Nearly 60 percent of California voters passed Prop. 47, which reduces sentences for simple drug possession and certain theft from a felony to a misdemeanor. It’s projected to reduce sentences for tens of thousands of men and women annually. Following California’s 2008 Marsy’s Law, Illinois voters approved an amendment giving crime victims more rights during criminal prosecutions. And bail reform, which the ACLU predicts will end imprisonment for those who can’t afford bail, passed in New Jersey.
Red state voters want higher minimum wage, too.
Four Republican-majority states—Alaska, Arkansas, Nebraska and South Dakota-voted to increase their minimum wage. Nearly 70 percent of Illinois voters also approved a wage hike in a non-binding ballot.
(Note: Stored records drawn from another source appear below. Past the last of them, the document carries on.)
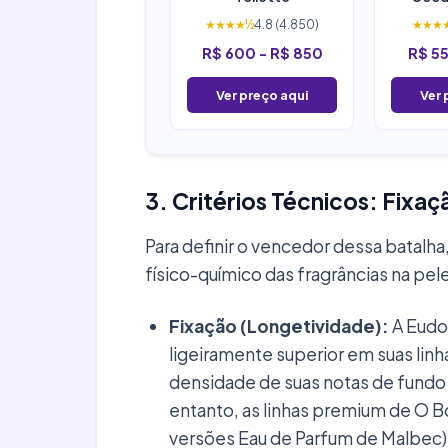
★★★★½
4.8 (4.850)
★★★
R$ 600 - R$ 850
R$ 55
Ver preço aqui
Ver 
3. Critérios Técnicos: Fixa
Para definir o vencedor dessa batalh
físico-químico das fragrâncias na pel
Fixação (Longetividade):
A Eudo
ligeiramente superior em suas linh
densidade de suas notas de fundo (
entanto, as linhas premium de O B
versões Eau de Parfum de Malbec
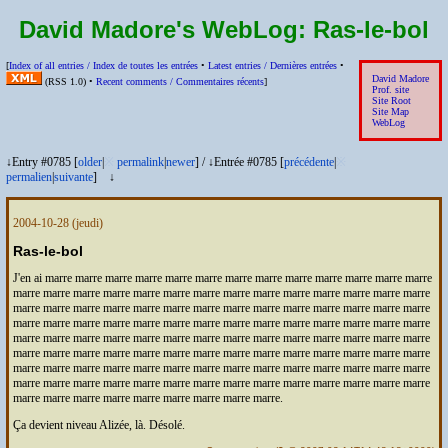
David Madore's WebLog:
Ras-le-bol
[
Index of all entries /
Index de toutes les entrées
•
Latest entries /
Dernières entrées
•
David Madore
(
RSS
1.0) •
Recent comments /
Commentaires récents
]
Prof. site
Site Root
Site Map
WebLog
↓Entry #0785 [
older
|
※
permalink
|
newer
]
/
↓Entrée #0785 [
précédente
|
※
permalien
|
suivante
]
↓
2004-10-28
(jeudi)
Ras-le-bol
J'en ai marre marre marre marre marre marre marre marre marre marre marre marre marre
marre marre marre marre marre marre marre marre marre marre marre marre marre marre
marre marre marre marre marre marre marre marre marre marre marre marre marre marre
marre marre marre marre marre marre marre marre marre marre marre marre marre marre
marre marre marre marre marre marre marre marre marre marre marre marre marre marre
marre marre marre marre marre marre marre marre marre marre marre marre marre marre
marre marre marre marre marre marre marre marre marre marre marre marre marre marre
marre marre marre marre marre marre marre marre marre marre marre marre marre marre
marre marre marre marre marre marre marre marre marre.
Ça devient niveau Alizée, là. Désolé.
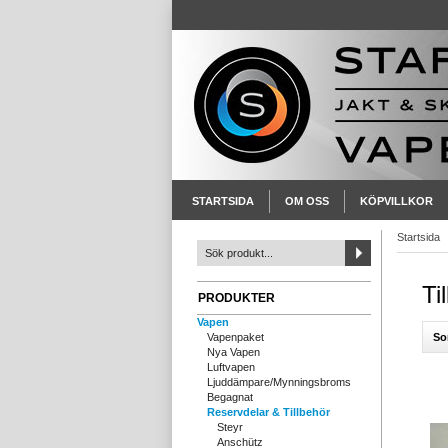
STARTSIDA
OM OSS
KÖPVILLKOR
Startsida
Ti
PRODUKTER
Vapen
So
Vapenpaket
Nya Vapen
Luftvapen
Ljuddämpare/Mynningsbroms
Begagnat
Reservdelar & Tillbehör
Steyr
Anschütz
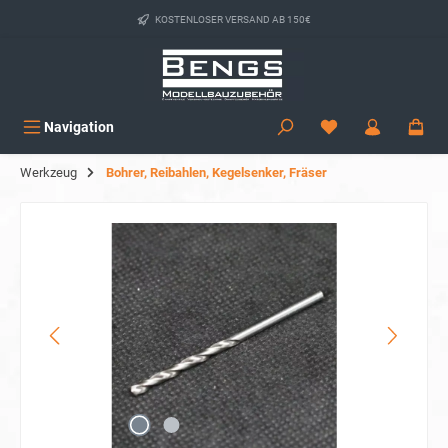
alt springen
KOSTENLOSER VERSAND AB 150€
Navigation
Werkzeug
Bohrer, Reibahlen, Kegelsenker, Fräser
Bildergalerie überspringen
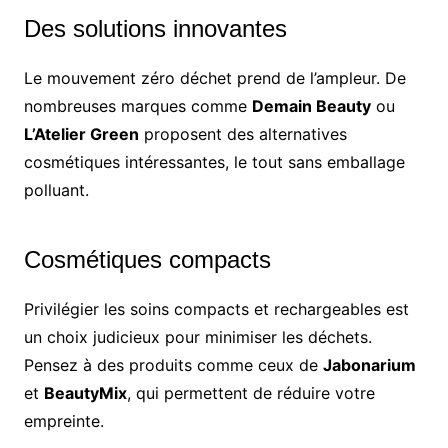
Des solutions innovantes
Le mouvement zéro déchet prend de l’ampleur. De
nombreuses marques comme
Demain Beauty
ou
L’Atelier Green
proposent des alternatives
cosmétiques intéressantes, le tout sans emballage
polluant.
Cosmétiques compacts
Privilégier les soins compacts et rechargeables est
un choix judicieux pour minimiser les déchets.
Pensez à des produits comme ceux de
Jabonarium
et
BeautyMix
, qui permettent de réduire votre
empreinte.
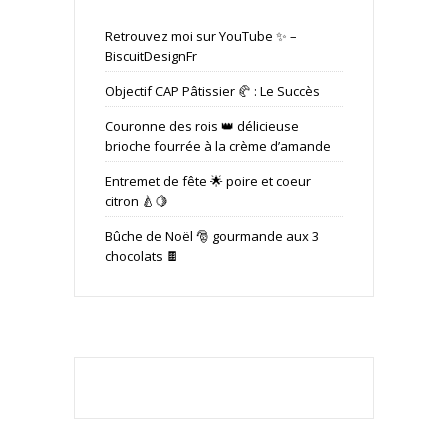
Retrouvez moi sur YouTube ✨ –
BiscuitDesignFr
Objectif CAP Pâtissier 🥐 : Le Succès
Couronne des rois 👑 délicieuse
brioche fourrée à la crème d’amande
Entremet de fête 🌟 poire et coeur
citron 🍐🍋
Bûche de Noël 🎅 gourmande aux 3
chocolats 🍫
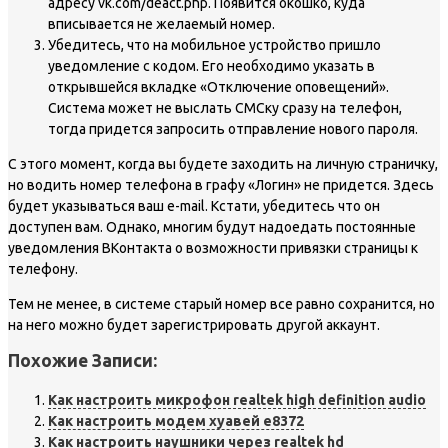
адресу vk.com/deact.php. Появится окошко, куда
вписывается не желаемый номер.
Убедитесь, что на мобильное устройство пришло
уведомление с кодом. Его необходимо указать в
открывшейся вкладке «Отключение оповещений».
Система может не выслать СМСку сразу на телефон,
тогда придется запросить отправление нового пароля.
С этого момент, когда вы будете заходить на личную страничку,
но водить номер телефона в графу «Логин» не придется. Здесь
будет указываться ваш e-mail. Кстати, убедитесь что он
доступен вам. Однако, многим будут надоедать постоянные
уведомления ВКонтакта о возможности привязки страницы к
телефону.
Тем не менее, в системе старый номер все равно сохранится, но
на него можно будет зарегистрировать другой аккаунт.
Похожие Записи:
Как настроить микрофон realtek high definition audio
Как настроить модем хуавей e8372
Как настроить наушники через realtek hd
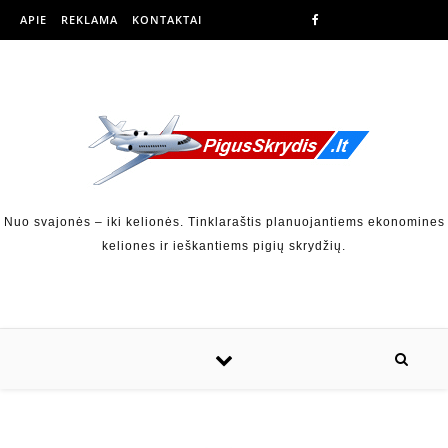
APIE
REKLAMA
KONTAKTAI
Nuo svajonės – iki kelionės. Tinklaraštis planuojantiems ekonomines
keliones ir ieškantiems pigių skrydžių.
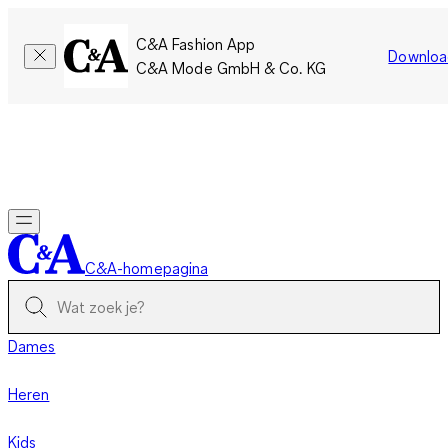
C&A Fashion App
Downloa
C&A Mode GmbH & Co. KG
Slechts tijdelijk: Members sparen twee keer zoveel punten!
Nu
inloggen
C&A-homepagina
Dames
Heren
Kids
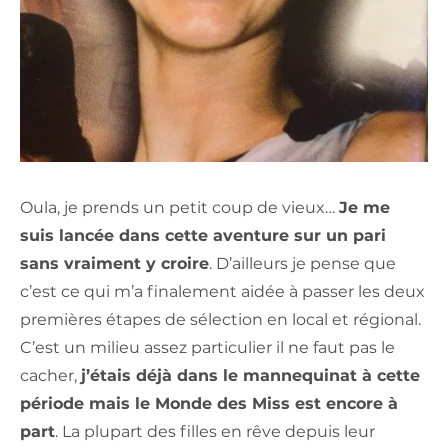
Oula, je prends un petit coup de vieux…
Je me
suis lancée dans cette aventure sur un pari
sans vraiment y croire
. D’ailleurs je pense que
c’est ce qui m’a finalement aidée à passer les deux
premières étapes de sélection en local et régional.
C’est un milieu assez particulier il ne faut pas le
cacher,
j’étais déjà dans le mannequinat à cette
période mais le Monde des Miss est encore à
part
. La plupart des filles en rêve depuis leur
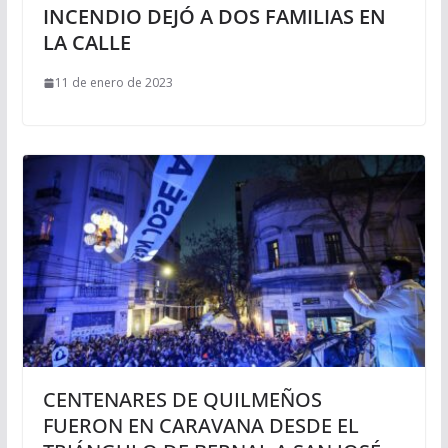
INCENDIO DEJÓ A DOS FAMILIAS EN
LA CALLE
11 de enero de 2023
CENTENARES DE QUILMEÑOS
FUERON EN CARAVANA DESDE EL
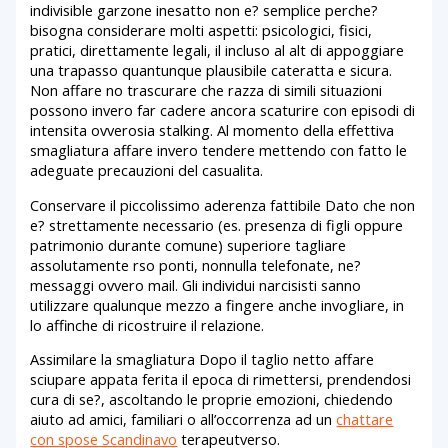
indivisible garzone inesatto non e? semplice perche?
bisogna considerare molti aspetti: psicologici, fisici,
pratici, direttamente legali, il incluso al alt di appoggiare
una trapasso quantunque plausibile cateratta e sicura.
Non affare no trascurare che razza di simili situazioni
possono invero far cadere ancora scaturire con episodi di
intensita ovverosia stalking. Al momento della effettiva
smagliatura affare invero tendere mettendo con fatto le
adeguate precauzioni del casualita.
Conservare il piccolissimo aderenza fattibile Dato che non
e? strettamente necessario (es. presenza di figli oppure
patrimonio durante comune) superiore tagliare
assolutamente rso ponti, nonnulla telefonate, ne?
messaggi ovvero mail. Gli individui narcisisti sanno
utilizzare qualunque mezzo a fingere anche invogliare, in
lo affinche di ricostruire il relazione.
Assimilare la smagliatura Dopo il taglio netto affare
sciupare appata ferita il epoca di rimettersi, prendendosi
cura di se?, ascoltando le proprie emozioni, chiedendo
aiuto ad amici, familiari o all’occorrenza ad un
chattare
con spose Scandinavo
terapeutverso.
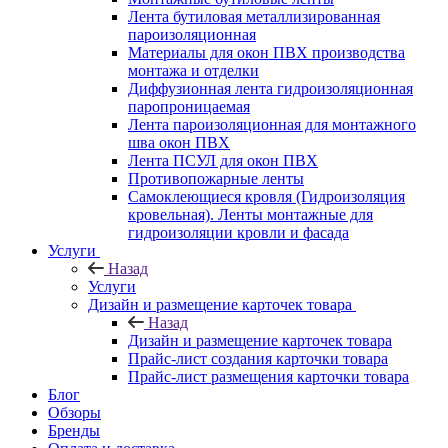
Лента бутиловая металлизированная
пароизоляционная
Материалы для окон ПВХ производства
монтажа и отделки
Диффузионная лента гидроизоляционная
паропроницаемая
Лента пароизоляционная для монтажного
шва окон ПВХ
Лента ПСУЛ для окон ПВХ
Противопожарные ленты
Самоклеющиеся кровля (Гидроизоляция
кровельная). Ленты монтажные для
гидроизоляции кровли и фасада
Услуги
Назад
Услуги
Дизайн и размещение карточек товара
Назад
Дизайн и размещение карточек товара
Прайс-лист создания карточки товара
Прайс-лист размещения карточки товара
Блог
Обзоры
Бренды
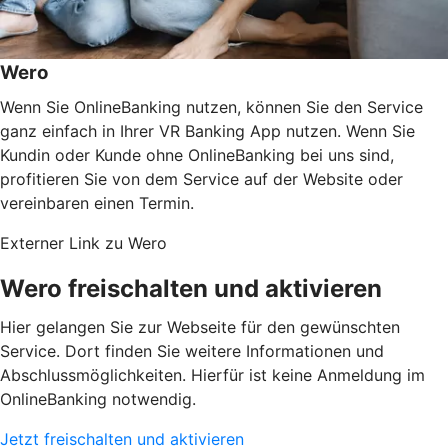
Wero
Wenn Sie OnlineBanking nutzen, können Sie den Service
ganz einfach in Ihrer VR Banking App nutzen. Wenn Sie
Kundin oder Kunde ohne OnlineBanking bei uns sind,
profitieren Sie von dem Service auf der Website oder
vereinbaren einen Termin.
Externer Link zu Wero
Wero freischalten und aktivieren
Hier gelangen Sie zur Webseite für den gewünschten
Service. Dort finden Sie weitere Informationen und
Abschlussmöglichkeiten. Hierfür ist keine Anmeldung im
OnlineBanking notwendig.
Jetzt freischalten und aktivieren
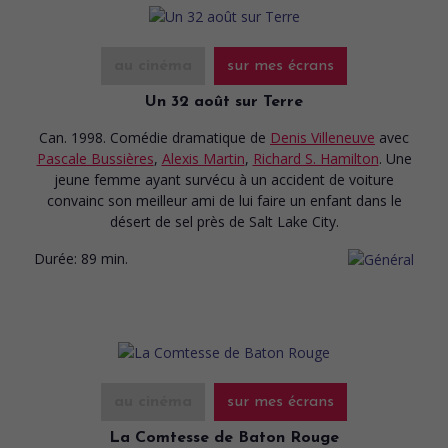
au cinéma
sur mes écrans
Un 32 août sur Terre
Can. 1998. Comédie dramatique
de
Denis Villeneuve
avec
Pascale Bussières
,
Alexis Martin
,
Richard S. Hamilton
. Une
jeune femme ayant survécu à un accident de voiture
convainc son meilleur ami de lui faire un enfant dans le
désert de sel près de Salt Lake City.
Durée:
89 min.
au cinéma
sur mes écrans
La Comtesse de Baton Rouge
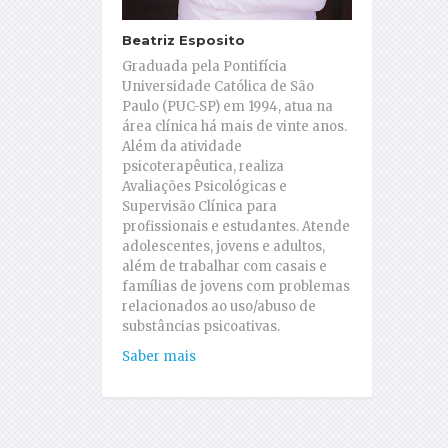
Beatriz Esposito
Graduada pela Pontifícia
Universidade Católica de São
Paulo (PUC-SP) em 1994, atua na
área clínica há mais de vinte anos.
Além da atividade
psicoterapêutica, realiza
Avaliações Psicológicas e
Supervisão Clínica para
profissionais e estudantes. Atende
adolescentes, jovens e adultos,
além de trabalhar com casais e
famílias de jovens com problemas
relacionados ao uso/abuso de
substâncias psicoativas.
Saber mais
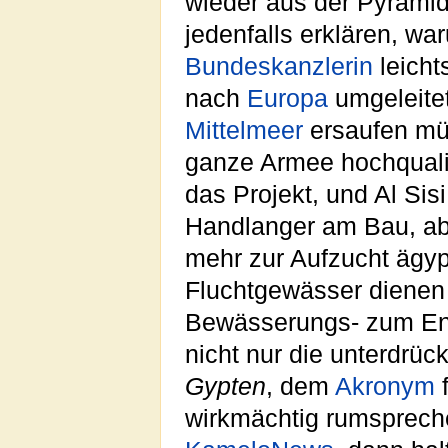
wieder aus der Pyrami
jedenfalls erklären, wa
Bundeskanzlerin
leicht
nach
Europa
umgeleitet
Mittelmeer
ersaufen müs
ganze Armee hochqualif
das Projekt, und Al Sis
Handlanger am Bau, abe
mehr zur Aufzucht ägy
Fluchtgewässer dienen 
Bewässerungs- zum E
nicht nur die unterdrüc
Gypten
, dem
Akronym
f
wirkmächtig rumsprechen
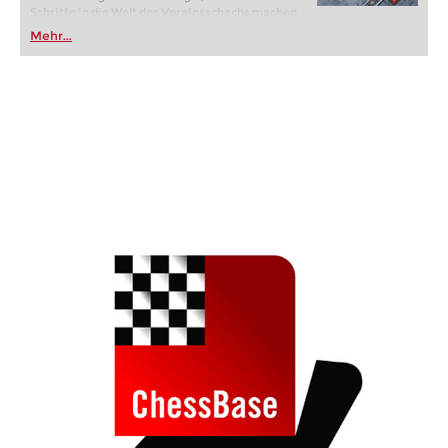
Schritte in die Welt des Vereinsschachs machen
oder bereits auf Turnierniveau spielen: Mit
Mehr...
FRITZ trainieren Sie effizienter, intelligenter und
individueller als je zuvor.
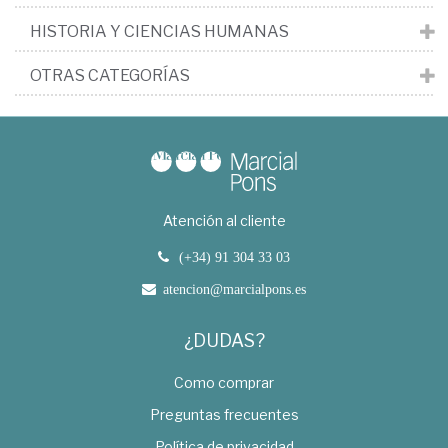
HISTORIA Y CIENCIAS HUMANAS
OTRAS CATEGORÍAS
Atención al cliente
(+34) 91 304 33 03
atencion@marcialpons.es
¿DUDAS?
Como comprar
Preguntas frecuentes
Política de privacidad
San Francisco joined Seattle in raising its minimum wage to $15-an-hour, the highest anywhere in the nation. In other news about the quality of life of low-wage-workers, Massachusetts becomes the third state to mandate paid sick leave, along with municipalities Montclair and Trenton in New Jersey and Oakland’s new law will expand on California’s.
Alabama bans Sharia law.
Seventy-two percent of voters approved the “American and Alabama Laws and Alabama Courts Amendment,” which prevents state courts and other legal authorities from applying foreign laws that violate the rights of Alabama citizens. The amendment has been described as an attack on Muslims. Defenders say it has wider application but that it will prevent Sharia from being argued in custody cases, for example. Six states have similar “foreign laws” bans. And according to Governing, a federal appeals court this year struck down Oklahoma’s, which explicitly mentioned Sharia, for being discriminatory.
Weed is legal in the nation’s capital.
Marijuana arrests are a major driver in the mass incarceration of black and brown people. Tuesday’s elections mean that weed is now legal in Oregon, Alaska and Washington, D.C, joining Colorado and Washington state. Read the fine print on each state and district amendment before lighting up in public, however.
Public funds for private preschool fails.
Hawaii voters rejected the use of public funds for private preschool programs. About half of the state’s school children according to the Honolulu Star-Advertiser, enter kindergarten without a preschool education.
Abortion and reproductive health battles continue.
Amendments extending rights to the unborn fetus failed in Colorado and North Dakota. But, Tennessee voters passed an amendment explicitly stating that nothing in it, ”secures or protects a right to abortion or requires the funding of an abortion.”
Don’t drive while undocumented in Oregon.
Nearly 70 percent of Oregon voters defeated a measure that would have issued “driver’s cards” to people without proof of legal residence in the U.S.
Louisiana says no to 9th Ward redevelopment plan in New Orleans.
Nearly 60 percent of voters rejected a constitutional amendment allowing the governing body of New Orleans to sell Lower 9th Ward properties to private individuals at prices as low as $100 per abandoned parcel. Modeled after similar programs in Harlem, Baltimore and Detroit, according to The Times-Picayune, the defeated amendment aimed to jumpstart the redevelopment process in the Lower 9th Ward.